I first became e-cquainted with Delaware-based human, Omair Ali via the blog forum on Threadless.com about 9 years ago. Many of you might be aware of the T-shirt design powerhouse that is Threadless these days, but a decade ago, the company was still in it’s formative stages and, as the founders would admit to you proudly, the community that surrounded them is a vital reason for their success. Threadless was formed by friends, Jake Nickell and Jacob DeHart, with the $1,000 that they won in a T-Shirt design competition, and was built on a format which allowed artists to submit their own shirt designs for others to vote on using a rating system of 1-5. The winning designs would then be printed and sold. Keep in mind that this was well before the flood of quirky T-shirt companies flooded the internet. The most important thing about the company and what drove it’s evolution, however, wasn’t simply the lack of outside competitors, but also how they were able to foster a community that both trusted them and supported each other. I can’t remember specifically how it evolved, at least not step-by-step, but I do know that toward the beginning, the winning designers would receive a copy of their printed shirt and then, later, something like a $200 prize. As the company grew, so did the earning potential for contributors, with thousands of dollars in cash and prizes at stake. When/if there is a reprint of the design, the winning designers receive additional compensation for that, as well. Over the years, Threadless has expanded to other products, built a brick and mortar shop in their home town of Chicago and even have a collection of recycled paper greeting cards available at Target, but none of those accomplishments will ever outshine the community which they nourished through that forum.

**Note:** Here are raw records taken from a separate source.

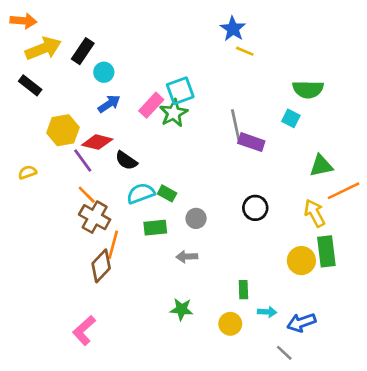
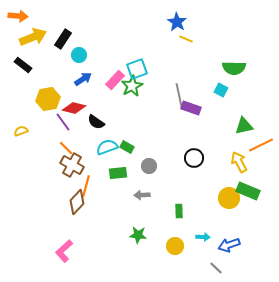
green rectangle: (326, 251) -> (248, 191), turned -60
green rectangle: (243, 290) -> (179, 211), moved

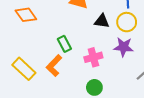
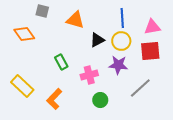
black triangle: (102, 21) -> (97, 40), turned -35
orange L-shape: (54, 66) -> (54, 99), moved
green circle: (94, 87) -> (100, 100), moved

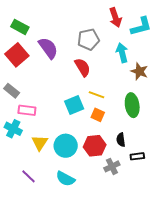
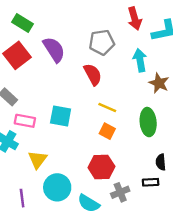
cyan square: (74, 105) -> (61, 116), moved, turned 30
black semicircle: (121, 140) -> (161, 162), moved
cyan circle: (66, 146) -> (57, 187), moved
purple line: (28, 176) -> (22, 198), turned 35
cyan semicircle: (65, 179) -> (89, 203), moved

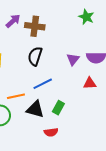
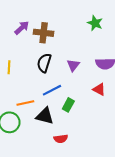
purple triangle: (73, 59) -> (73, 65), moved
red triangle: (90, 83) -> (99, 89), turned 32
green rectangle: (58, 108) -> (68, 105), moved

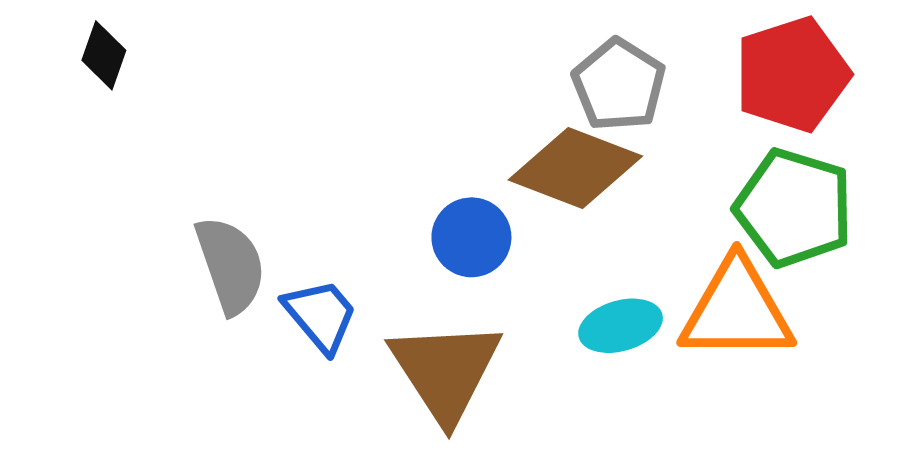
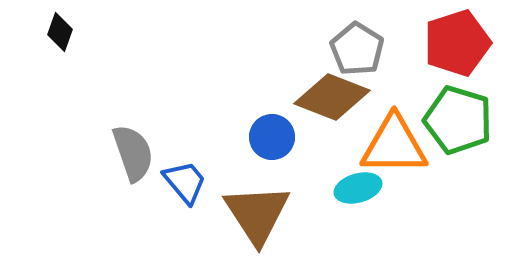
orange triangle: (737, 310) -> (394, 145), moved

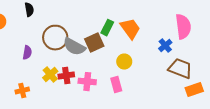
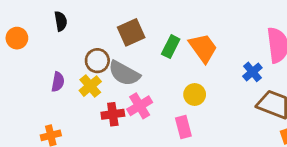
brown circle: (55, 38) -> (97, 61), size x0.7
brown square: (94, 43) -> (131, 32), moved
yellow cross: (50, 75) -> (90, 86), moved
pink cross: (87, 82) -> (140, 106), moved, turned -36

When I moved to Seattle in 2005, I did so without a permanent residence. I took on a shitty graveyard position as a night auditor at a hotel and would spend my nights fucking around on the internet, when I wasn’t chasing out crackheads that wandered in from the park across the street. I didn’t even really have much in the way of clothing, but Threadless shirts were only around 10 bucks or so, at the time, and they would offer $3 worth of credit for every order that came through a referral. This resulted in me embedding my referral link into everything that I could, racking up a shit ton of credit, and, eventually, coming up with around 30 free T-shirts to clothe myself, when it was all said and done. Beyond voting on designs, I discovered the forum as a place to kill time communicating with strangers across the globe, during those dead midnight hours — remarkably enough, it was consistently active 24-hours-a-day. Prior to that, I really didn’t know shit about computers, but I remember picking up basic html concepts by interacting on there, along with other skills that I continue to use to this day — without that forum, I’m not sure if this website would even exist, right now. One of the greatest things that came from that platform was that it operated as a place to bounce ideas off of one another; artists would often show work-in-progress designs and early concepts to the community to receive feedback before submissions. When people had questions, others were generally eager to help them out. The idea of being able to vote on designs gave people the feeling that they had a voice in the process, while the compensation for their participation and direct interaction with the staff made them feel respected, but the forum gave them an actual community for themselves to grow. Threadless became respected enough to eventually draw artists like Mel Kadel and David Barnes (of Montreal artist/brother of Kevin) to contribute designs, but even more impressive are the artists that grew out of that community to make names for themselves later — Olly Moss, Mike Mitchell (the man behind the iconic Team Coco poster), and Justin White (aka Jublin) were all regular fixtures submitting winning designs and engaging on the forum well before they were selling out Mondo prints and solo shows at Gallery 1988.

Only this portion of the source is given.